Fatih Altaylı, Şık’ın sözlerinde mahkemeye yönelik bir hakaret, küfür ve terbiyesizliğin olmadığını belirterek, “Mahkeme başkanı, 'Bu siyasi bir savunma' diyor. Olabilir. Tokmak sizin elinizde, siyasiyse davanın içeriğiyle alakası yoksa dikkate almazsınız olur biter” dedi.

Habertürk gazetesi yazarı Fatih Altaylı, "Terör örgütüne üye olmamakla birlikte örgüt adına ve anayasal düzene karşı suç işlemek" iddiasıyla yaklaşık bir yıldır tutuklu yargılanan gazeteci Ahmet Şık'ın mahkeme salonundan atılmasına ilişkin,  "Darbe dönemi yargısı bile Deniz Gezmiş'i salondan atmadı, Ahmet Şık'ı atmak ne demek" dedi.

"Şık’ın sözlerinde mahkemeye yönelik bir hakaret yok, küfür yok, terbiyesizlik yok" diyen Altaylı,  "Mahkeme başkanı, 'Bu siyasi bir savunma' diyor. Olabilir. Tokmak sizin elinizde, siyasiyse, davanın içeriğiyle alakası yoksa dikkate almazsınız olur biter. Ne demek salondan atmak" diye yazdı.

Fatih Altaylı, "Kötü Ruh" başlığıyla yayımlanan yazısının ilgili bölümünde, Deniz Gezmiş’in yargılandığı sırada yüzündeki acı tebessümü soran mahkeme heyeti başkanına, “Arkanızda adalet yazıyor da, ona gülüyorum” dediğini hatırlattı. O günü anımsayanlara “Bu laf üzerine mahkeme başkanı, Deniz Gezmiş’i salondan atmış mıydı?” diye sorduğunu belirten Altaylı, “Atmamış. Ahmet Şık ise salondan atıldı” diye yazdı. Fatih Altaylı, şunları kaleme aldı:

“Şık’ın savunmasında kullandığı argümanlar, kendini savunma biçimi, mahkeme başkanını kızdırmış ve Şık’ı salondan çıkarmış.

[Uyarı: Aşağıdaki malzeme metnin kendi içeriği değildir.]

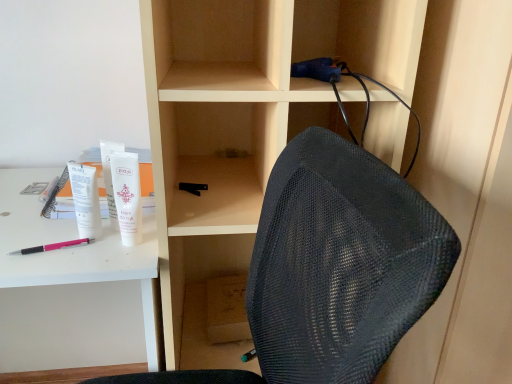 This screenshot has height=384, width=512. What are the coordinates of `white matte tube at upper left, marked as the 4th stationery in a top-to-bottom arrangement` in the screenshot? It's located at (85, 200).

The width and height of the screenshot is (512, 384). What do you see at coordinates (110, 177) in the screenshot?
I see `white matte tube at upper left, which is the second stationery in left-to-right order` at bounding box center [110, 177].

This screenshot has height=384, width=512. Describe the element at coordinates (252, 91) in the screenshot. I see `matte wood cabinet at center` at that location.

In order to face pink plastic pen at lower left, should I rotate leftwards or rightwards?

Turn left approximately 25.561 degrees to face it.

What do you see at coordinates (52, 246) in the screenshot?
I see `pink plastic pen at lower left` at bounding box center [52, 246].

Find the location of `black plastic ruler at center, positioned as the 3th stationery in left-to-right order`. black plastic ruler at center, positioned as the 3th stationery in left-to-right order is located at coordinates (193, 187).

You are a GUI agent. You are given a task and a screenshot of the screen. Output one action in this format:
    pyautogui.click(x=<x>, y=<y>)
    Task: Click on the stationery that is the 3rd object located behind the white plastic desk at upper left
    
    Given the screenshot: What is the action you would take?
    pyautogui.click(x=110, y=177)

Which of these two, white matte tube at upper left, which is the second stationery in left-to-right order, or white plastic desk at upper left, stands taller?

Standing taller between the two is white plastic desk at upper left.

From a real-world perspective, which object stands above the other?

white matte tube at upper left, the 3th stationery positioned from the bottom, from a real-world perspective.

From the image's perspective, would you say white matte tube at upper left, the 3th stationery positioned from the bottom, is shown under white plastic desk at upper left?

Incorrect, from the image's perspective, white matte tube at upper left, the 3th stationery positioned from the bottom, is higher than white plastic desk at upper left.

Looking at their sizes, would you say white matte tube at upper left, marked as the 4th stationery in a top-to-bottom arrangement, is wider or thinner than white matte tube at upper left, which is the second stationery in left-to-right order?

Clearly, white matte tube at upper left, marked as the 4th stationery in a top-to-bottom arrangement, has more width compared to white matte tube at upper left, which is the second stationery in left-to-right order.

Considering the relative positions of white matte tube at upper left, marked as the 4th stationery in a top-to-bottom arrangement, and white matte tube at upper left, which is the second stationery in left-to-right order, in the image provided, is white matte tube at upper left, marked as the 4th stationery in a top-to-bottom arrangement, to the right of white matte tube at upper left, which is the second stationery in left-to-right order, from the viewer's perspective?

No.

This screenshot has width=512, height=384. Find the location of `stationery that is the 2nd one when counting upward from the white matte tube at upper left, positioned as the first stationery in left-to-right order (from the image's perspective)`. stationery that is the 2nd one when counting upward from the white matte tube at upper left, positioned as the first stationery in left-to-right order (from the image's perspective) is located at coordinates (110, 177).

Şık’ın sözlerinde mahkemeye yönelik bir hakaret yok, küfür yok, terbiyesizlik yok.

Mahkeme başkanı, “Bu siyasi bir savunma” diyor.

Olabilir.

Tokmak sizin elinizde, siyasiyse, davanın içeriğiyle alakası yoksa dikkate almazsınız olur biter.

Ne demek salondan atmak.

Darbe dönemi yargısı bile Deniz Gezmiş’i salondan atmazken, dünkü durum adalete yakışır bir tavır değil.

Mahkeme salonunun kutsalı “savunma” hakkıdır.

Bu kutsalı çiğnemeye kimsenin hakkı olamaz.”